Metadata-Version: 2.1
Name: nlptasks
Version: 0.2.6
Summary: Boilerplate code to wrap different libs for NLP tasks.
Home-page: http://github.com/ulf1/nlptasks
Author: Ulf Hamster
Author-email: 554c46@gmail.com
License: MIT
Description: # nlptasks
        A collection of boilerplate code for different NLP tasks with standardised input/output data types so that it becomes easier to combine NLP tasks with different libraries/models under the hood.
        
        - [Sentence Boundary Disambiguation (SBD)](#sentence-boundary-disambiguation)
        - [Word Tokenization](#word-tokenization)
        - [Lemmatization](#lemmatization)
        - [PoS-Tagging](#pos-tagging)
        - [Named Entity Recognition (NER)](#named-entity-recognition)
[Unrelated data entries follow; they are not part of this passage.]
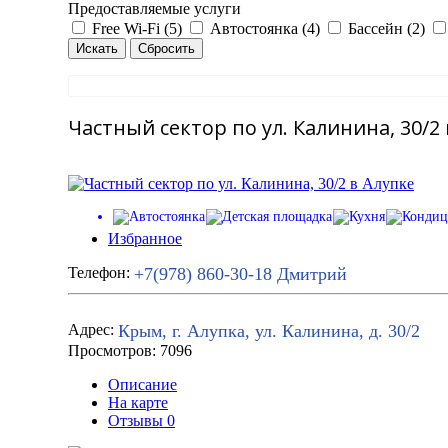
Предоставляемые услуги
Free Wi-Fi (5)
Автостоянка (4)
Бассейн (2)
Частный сектор по ул. Калинина, 30/2
Избранное
+7(978) 860-30-18
Дмитрий
Телефон:
Крым, г. Алупка, ул. Калинина, д. 30/2
Адрес:
Просмотров: 7096
Описание
На карте
Отзывы
0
        - [Dependency Relations](#dependency-relations)
        
        
        ## Installation
        The `nlptasks` package is available on the [PyPi server](https://pypi.org/project/nlptasks/)
        
        ```sh
        pip install nlptasks>=0.2.1
        ```
        
        ## Sentence Boundary Disambiguation
        **Input:**
        
        - A list of M **documents** as string (data type: `List[str]`)
        
        **Output:**
        
        - A list of K **sentences** as string (data type: `List[str]`)
        
        
        **Usage:**
        
        ```py
        from nlptasks.sbd import sbd_factory
        docs = [
            "Die Kuh ist bunt. Die Bäuerin mäht die Wiese.", 
            "Ein anderes Dokument: Ganz super! Oder nicht?"]
        my_sbd_fn = sbd_factory(name="somajo")
        sents = my_sbd_fn(docs)
        print(sents)
        ```
        
        Example output:
        
        ```
        [
            'Die Kuh ist bunt.', 
            'Die Bäuerin mäht die Wiese.', 
            'Ein anderes Dokument: Ganz super!', 
            'Oder nicht?'
        ]
        ```
        
        
        **Algorithms:**
        
        | Factory `name` | Package | Algorithm | Notes |
        |:------:|:-------:|:---------:|:-----:|
        | `'spacy-de'` | `de_core_news_lg-2.3.0` | Rule-based tokenization followed by Dependency Parsing for SBD | |
        | `'stanza-de'` | `stanza==1.1.*`, `de` | Char-based Bi-LSTM + 1D-CNN Dependency Parser for Tokenization, MWT and SBD | [Qi et. al. (2018)](https://nlp.stanford.edu/pubs/qi2018universal.pdf), [GitHub](https://github.com/stanfordnlp/stanza/tree/master/stanza/models) |
        | `'nltk-punkt-de'` | `nltk==3.5`, `german` | Punkt Tokenizer, rule-based | [Kiss and Strunk (2006)](https://www.aclweb.org/anthology/J06-4003.pdf), [Source Code](https://www.nltk.org/_modules/nltk/tokenize/punkt.html) |
        | `'somajo-de'` | `SoMaJo==2.1.1`, `de_CMC` | rule-based | [Proisl and Uhrig (2016)](http://aclweb.org/anthology/W16-2607), [GitHub](https://github.com/tsproisl/SoMaJo) |
        | `'spacy-rule-de'` | `spacy==2.3.0` | rule-based | [Sentencizer class](https://spacy.io/api/sentencizer) |
        
        
        Notes:
        
        - Dependency parser based SBDs (e.g. `'spacy'`, `'stanza'`) are more suitable for documents with typos (e.g. `','` instead of `'.'`, `' .'` instead of `'. '`) or missing punctuation.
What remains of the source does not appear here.